As the professor and critic Michael North illustrates in his excellent book Novelty: A History of the New (University of Chicago Press, $26), many of our ideas about newness, whether in the sciences or the arts, are based in misapprehension. Mining the work of classical thinkers (Plato, Empedocles), natural scientists (Charles Darwin, Stephen Jay Gould), and twentieth-century philosophers (Thomas Kuhn, Stanley Cavell), North shows us that novelty has always been nettlesome, “one of the very first ideas to trouble the consciousness of humankind.” The author of Ecclesiastes, exhausted by his own skepticism, asks, “Is there a thing of which it is said, ‘See, this is new’? It has been already, in the ages before us.”

Part of the human mind’s resistance to novelty is embodied in the philosophical conundrum Ex nihilo nihil fit: “Nothing comes from nothing.” Aristotle took a mild run at disproving that notion, but most classical thinkers, from Parmenides to Lucretius, cherished what North calls “temporal stasis”; “newness” was evidence only of deep cyclical changes embedded in natural processes.

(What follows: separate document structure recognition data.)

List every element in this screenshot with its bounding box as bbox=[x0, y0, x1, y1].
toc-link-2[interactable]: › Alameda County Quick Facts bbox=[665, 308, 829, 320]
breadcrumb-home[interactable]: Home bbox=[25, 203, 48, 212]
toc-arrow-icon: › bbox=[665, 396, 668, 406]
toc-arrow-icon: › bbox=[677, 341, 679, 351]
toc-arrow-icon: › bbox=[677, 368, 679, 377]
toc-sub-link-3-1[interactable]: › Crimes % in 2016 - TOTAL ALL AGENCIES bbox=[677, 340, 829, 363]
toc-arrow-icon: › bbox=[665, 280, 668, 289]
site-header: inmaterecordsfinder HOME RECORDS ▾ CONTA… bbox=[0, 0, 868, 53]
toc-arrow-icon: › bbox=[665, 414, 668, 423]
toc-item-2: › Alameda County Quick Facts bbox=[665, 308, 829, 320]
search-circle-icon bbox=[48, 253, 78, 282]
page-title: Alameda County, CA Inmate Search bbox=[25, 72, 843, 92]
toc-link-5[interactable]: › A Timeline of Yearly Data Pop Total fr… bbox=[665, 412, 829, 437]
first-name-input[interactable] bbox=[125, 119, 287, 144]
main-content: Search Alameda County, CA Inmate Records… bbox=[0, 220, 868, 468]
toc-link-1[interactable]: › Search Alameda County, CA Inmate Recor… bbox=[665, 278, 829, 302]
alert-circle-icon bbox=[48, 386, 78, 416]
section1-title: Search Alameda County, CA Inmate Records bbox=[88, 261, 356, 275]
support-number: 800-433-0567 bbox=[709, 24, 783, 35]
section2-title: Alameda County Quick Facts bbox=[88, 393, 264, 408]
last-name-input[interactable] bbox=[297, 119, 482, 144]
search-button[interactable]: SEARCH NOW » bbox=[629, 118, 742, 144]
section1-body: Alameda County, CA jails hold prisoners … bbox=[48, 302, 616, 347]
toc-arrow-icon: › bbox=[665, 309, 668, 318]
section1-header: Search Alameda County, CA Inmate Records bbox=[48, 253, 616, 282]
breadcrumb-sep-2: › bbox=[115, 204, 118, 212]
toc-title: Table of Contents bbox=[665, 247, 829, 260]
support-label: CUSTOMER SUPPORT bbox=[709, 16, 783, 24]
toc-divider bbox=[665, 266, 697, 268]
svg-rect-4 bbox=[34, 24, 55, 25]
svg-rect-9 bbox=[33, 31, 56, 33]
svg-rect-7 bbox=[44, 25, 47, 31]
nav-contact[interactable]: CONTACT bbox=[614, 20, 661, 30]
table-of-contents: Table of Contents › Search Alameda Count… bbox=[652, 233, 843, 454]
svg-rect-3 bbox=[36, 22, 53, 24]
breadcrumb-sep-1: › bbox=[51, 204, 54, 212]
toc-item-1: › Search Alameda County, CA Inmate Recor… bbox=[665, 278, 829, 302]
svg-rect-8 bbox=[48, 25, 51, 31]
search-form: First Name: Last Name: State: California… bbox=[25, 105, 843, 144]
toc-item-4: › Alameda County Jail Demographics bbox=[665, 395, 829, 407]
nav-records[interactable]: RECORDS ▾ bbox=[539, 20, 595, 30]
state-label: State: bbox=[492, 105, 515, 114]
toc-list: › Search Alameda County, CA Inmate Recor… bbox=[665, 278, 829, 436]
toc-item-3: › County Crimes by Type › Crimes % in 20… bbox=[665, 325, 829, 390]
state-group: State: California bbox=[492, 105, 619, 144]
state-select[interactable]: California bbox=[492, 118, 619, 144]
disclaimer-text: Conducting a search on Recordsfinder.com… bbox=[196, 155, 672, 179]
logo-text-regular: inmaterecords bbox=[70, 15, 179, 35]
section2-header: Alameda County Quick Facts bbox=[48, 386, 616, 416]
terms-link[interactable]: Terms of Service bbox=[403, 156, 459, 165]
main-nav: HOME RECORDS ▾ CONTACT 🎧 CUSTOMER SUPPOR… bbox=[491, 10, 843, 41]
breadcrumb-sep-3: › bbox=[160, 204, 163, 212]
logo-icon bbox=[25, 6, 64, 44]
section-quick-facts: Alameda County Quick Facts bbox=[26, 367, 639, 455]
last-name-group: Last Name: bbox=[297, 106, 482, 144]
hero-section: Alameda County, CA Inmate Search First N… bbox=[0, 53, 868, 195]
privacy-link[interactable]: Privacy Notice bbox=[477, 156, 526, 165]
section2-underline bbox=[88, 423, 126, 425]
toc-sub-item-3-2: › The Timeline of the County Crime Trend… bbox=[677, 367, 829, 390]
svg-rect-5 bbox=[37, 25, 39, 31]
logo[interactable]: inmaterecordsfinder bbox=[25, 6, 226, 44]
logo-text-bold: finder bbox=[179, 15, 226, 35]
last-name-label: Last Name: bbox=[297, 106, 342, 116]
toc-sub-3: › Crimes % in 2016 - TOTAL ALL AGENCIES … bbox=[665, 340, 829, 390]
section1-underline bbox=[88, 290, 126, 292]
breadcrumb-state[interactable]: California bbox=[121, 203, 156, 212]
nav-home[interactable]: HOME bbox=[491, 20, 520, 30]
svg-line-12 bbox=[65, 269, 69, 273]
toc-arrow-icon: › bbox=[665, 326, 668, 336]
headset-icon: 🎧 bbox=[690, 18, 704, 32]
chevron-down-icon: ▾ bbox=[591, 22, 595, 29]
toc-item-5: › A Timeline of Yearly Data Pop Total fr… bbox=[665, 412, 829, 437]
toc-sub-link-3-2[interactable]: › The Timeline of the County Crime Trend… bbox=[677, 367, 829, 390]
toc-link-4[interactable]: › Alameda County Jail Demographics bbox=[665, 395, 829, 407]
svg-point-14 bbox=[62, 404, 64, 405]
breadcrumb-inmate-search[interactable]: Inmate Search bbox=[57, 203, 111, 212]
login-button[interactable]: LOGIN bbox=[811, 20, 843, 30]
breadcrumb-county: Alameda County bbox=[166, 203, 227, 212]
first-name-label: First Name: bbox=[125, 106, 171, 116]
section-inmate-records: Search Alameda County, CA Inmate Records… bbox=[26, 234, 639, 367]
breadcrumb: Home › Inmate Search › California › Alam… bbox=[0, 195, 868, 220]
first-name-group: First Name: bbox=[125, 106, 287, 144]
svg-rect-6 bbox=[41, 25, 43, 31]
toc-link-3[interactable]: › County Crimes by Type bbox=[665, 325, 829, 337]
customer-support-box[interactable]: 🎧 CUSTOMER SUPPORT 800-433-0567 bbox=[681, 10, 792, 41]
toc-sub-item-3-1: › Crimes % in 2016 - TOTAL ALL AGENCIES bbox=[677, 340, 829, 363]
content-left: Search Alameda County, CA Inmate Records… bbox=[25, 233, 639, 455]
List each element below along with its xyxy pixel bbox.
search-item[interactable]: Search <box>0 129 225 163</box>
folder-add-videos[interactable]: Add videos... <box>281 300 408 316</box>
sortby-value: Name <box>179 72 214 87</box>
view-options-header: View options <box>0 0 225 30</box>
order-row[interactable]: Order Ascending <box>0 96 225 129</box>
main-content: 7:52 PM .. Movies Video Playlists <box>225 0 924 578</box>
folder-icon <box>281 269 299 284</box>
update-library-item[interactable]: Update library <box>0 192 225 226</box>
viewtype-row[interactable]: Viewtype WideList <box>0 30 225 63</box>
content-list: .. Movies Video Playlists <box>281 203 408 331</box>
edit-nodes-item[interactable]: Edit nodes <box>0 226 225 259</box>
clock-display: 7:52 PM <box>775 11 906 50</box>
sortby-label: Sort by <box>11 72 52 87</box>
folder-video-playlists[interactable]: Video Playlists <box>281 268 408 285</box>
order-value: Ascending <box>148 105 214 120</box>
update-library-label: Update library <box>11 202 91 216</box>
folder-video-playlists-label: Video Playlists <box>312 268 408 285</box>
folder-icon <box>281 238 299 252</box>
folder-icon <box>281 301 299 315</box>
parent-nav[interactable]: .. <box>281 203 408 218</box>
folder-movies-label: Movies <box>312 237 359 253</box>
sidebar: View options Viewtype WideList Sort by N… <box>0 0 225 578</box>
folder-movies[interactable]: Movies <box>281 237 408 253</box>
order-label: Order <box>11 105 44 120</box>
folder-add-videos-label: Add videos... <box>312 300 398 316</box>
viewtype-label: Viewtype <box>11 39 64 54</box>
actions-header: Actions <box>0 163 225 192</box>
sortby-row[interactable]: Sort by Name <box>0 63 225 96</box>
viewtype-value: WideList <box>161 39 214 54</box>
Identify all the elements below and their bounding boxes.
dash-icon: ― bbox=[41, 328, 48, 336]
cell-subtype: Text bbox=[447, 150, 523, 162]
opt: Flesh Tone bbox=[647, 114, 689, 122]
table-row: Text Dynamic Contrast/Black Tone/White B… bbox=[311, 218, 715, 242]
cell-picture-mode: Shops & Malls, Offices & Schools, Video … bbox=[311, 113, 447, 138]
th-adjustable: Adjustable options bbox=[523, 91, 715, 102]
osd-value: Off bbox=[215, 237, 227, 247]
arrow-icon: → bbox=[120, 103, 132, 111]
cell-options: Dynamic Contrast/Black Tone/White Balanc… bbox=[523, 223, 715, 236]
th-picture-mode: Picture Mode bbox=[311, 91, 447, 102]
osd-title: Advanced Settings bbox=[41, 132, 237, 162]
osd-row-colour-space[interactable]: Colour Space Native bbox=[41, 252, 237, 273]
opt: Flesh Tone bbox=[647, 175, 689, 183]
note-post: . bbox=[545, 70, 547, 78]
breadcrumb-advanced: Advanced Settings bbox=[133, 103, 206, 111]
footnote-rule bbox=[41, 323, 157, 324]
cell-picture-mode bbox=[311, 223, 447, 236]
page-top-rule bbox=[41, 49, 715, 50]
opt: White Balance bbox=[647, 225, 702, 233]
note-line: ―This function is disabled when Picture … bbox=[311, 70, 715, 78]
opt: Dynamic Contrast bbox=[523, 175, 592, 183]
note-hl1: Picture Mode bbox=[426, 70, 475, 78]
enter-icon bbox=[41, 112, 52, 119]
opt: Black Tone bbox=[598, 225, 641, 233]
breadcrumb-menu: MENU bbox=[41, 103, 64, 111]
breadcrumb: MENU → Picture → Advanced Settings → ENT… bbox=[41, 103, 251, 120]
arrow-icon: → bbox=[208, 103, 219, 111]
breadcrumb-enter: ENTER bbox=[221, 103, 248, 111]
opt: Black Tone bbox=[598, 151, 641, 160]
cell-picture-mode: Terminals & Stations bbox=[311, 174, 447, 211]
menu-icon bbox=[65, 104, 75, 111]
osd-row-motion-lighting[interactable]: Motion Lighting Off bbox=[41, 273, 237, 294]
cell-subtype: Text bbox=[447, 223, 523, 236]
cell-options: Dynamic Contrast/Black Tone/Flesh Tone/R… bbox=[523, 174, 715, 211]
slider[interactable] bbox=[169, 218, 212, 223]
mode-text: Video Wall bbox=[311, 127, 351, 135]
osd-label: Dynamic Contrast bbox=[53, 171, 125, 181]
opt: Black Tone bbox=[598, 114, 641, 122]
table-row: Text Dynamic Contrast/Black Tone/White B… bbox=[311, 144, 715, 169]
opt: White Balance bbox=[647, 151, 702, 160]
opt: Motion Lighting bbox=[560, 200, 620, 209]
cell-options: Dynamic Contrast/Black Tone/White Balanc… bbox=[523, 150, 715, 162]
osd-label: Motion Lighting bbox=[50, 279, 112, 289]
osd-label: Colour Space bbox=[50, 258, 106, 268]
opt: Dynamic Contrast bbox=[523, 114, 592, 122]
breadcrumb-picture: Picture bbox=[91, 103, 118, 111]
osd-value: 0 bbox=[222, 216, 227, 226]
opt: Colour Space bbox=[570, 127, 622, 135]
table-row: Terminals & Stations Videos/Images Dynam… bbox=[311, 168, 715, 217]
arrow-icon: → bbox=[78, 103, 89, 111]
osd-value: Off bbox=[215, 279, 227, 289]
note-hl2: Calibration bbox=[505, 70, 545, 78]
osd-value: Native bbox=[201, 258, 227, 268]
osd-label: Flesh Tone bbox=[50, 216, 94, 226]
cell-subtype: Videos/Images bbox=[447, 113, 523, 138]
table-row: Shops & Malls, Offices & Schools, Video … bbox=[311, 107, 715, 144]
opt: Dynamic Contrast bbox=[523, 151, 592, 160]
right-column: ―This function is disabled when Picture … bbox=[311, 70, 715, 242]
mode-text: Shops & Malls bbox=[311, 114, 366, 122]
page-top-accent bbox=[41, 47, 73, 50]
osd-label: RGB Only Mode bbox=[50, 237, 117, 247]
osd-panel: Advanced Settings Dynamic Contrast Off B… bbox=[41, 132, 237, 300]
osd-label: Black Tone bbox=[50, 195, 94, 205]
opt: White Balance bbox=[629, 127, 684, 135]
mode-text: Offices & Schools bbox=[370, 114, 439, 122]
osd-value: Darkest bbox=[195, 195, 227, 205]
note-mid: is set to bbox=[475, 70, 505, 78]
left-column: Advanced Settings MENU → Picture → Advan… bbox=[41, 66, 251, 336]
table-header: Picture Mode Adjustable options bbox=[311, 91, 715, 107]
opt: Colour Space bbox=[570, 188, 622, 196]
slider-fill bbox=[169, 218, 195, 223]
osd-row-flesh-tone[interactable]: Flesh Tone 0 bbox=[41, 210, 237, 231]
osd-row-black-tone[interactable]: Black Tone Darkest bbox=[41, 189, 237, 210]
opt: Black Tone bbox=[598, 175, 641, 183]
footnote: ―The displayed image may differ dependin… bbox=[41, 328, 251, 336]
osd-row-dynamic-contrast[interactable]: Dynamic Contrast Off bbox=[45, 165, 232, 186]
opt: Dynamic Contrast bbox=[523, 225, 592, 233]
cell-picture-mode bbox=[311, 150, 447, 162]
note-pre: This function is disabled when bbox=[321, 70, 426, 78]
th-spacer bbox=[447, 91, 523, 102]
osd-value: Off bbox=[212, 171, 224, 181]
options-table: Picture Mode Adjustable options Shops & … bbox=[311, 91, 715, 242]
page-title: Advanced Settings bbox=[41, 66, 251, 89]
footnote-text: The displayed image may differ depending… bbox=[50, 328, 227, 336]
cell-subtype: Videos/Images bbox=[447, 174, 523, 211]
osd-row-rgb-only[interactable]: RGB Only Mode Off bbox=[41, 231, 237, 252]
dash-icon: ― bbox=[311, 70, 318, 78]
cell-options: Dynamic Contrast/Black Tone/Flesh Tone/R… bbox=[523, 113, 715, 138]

That which came was always part of something.

Even the Renaissance, the most concentrated explosion of novelty ever to clobber the human experience, was an attempt to mimic the stature of the classical age. Renasci, the word used by those who actually lived through the Renaissance, was taken from farming, and related to what North describes as “organic patterns of growth.” (Semantic misunderstandings within this topic are, it seems, frequently horticultural.)

In the sciences, no idea has altered humanity’s understanding of itself more profoundly than Darwin’s formulation of natural selection, “the basis for a model of novelty,” North writes, “with more influence, right now, than any other.” Stasis could no longer be imagined to sit, like a bored king, at the heart of all life. It cannot be a coincidence that human politics shifted with the recognition of the natural world as an engine of violent change: the understanding of revolution within nature begot revolutions within nations.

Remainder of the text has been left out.